Work instructions -
In the records that follow, find each line containing "Станчишин" and copy it.

[Saved entries]
☆ ☆ ☆ ☆ ☆ ☆ ☆
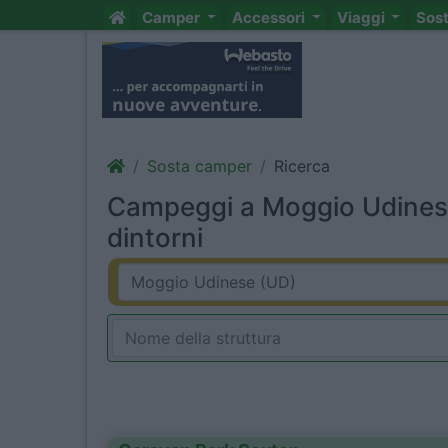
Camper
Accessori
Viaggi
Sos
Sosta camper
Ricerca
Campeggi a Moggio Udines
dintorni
☆ ☆ ☆ ☆ ☆ ☆ ☆
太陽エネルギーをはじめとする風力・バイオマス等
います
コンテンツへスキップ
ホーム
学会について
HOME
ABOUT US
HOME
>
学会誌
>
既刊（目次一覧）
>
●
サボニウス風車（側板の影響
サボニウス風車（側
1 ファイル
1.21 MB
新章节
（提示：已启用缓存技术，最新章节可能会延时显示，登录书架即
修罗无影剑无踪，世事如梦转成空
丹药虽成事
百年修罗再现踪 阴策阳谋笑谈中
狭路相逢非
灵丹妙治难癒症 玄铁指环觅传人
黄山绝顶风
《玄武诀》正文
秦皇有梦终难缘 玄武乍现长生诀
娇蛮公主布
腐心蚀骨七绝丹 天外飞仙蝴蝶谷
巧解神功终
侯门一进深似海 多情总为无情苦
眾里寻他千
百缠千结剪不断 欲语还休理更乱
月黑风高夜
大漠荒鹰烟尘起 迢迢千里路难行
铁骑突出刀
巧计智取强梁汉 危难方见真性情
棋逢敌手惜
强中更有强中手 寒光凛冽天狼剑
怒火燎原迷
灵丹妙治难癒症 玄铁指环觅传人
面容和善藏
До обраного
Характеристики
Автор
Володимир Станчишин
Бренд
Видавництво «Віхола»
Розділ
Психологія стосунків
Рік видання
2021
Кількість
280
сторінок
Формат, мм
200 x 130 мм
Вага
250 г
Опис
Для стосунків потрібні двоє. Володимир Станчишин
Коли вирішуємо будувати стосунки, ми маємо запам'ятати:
☆ ☆ ☆ ☆ ☆ ☆ ☆
Written response -
Володимир Станчишин
Для стосунків потрібні двоє. Володимир Станчишин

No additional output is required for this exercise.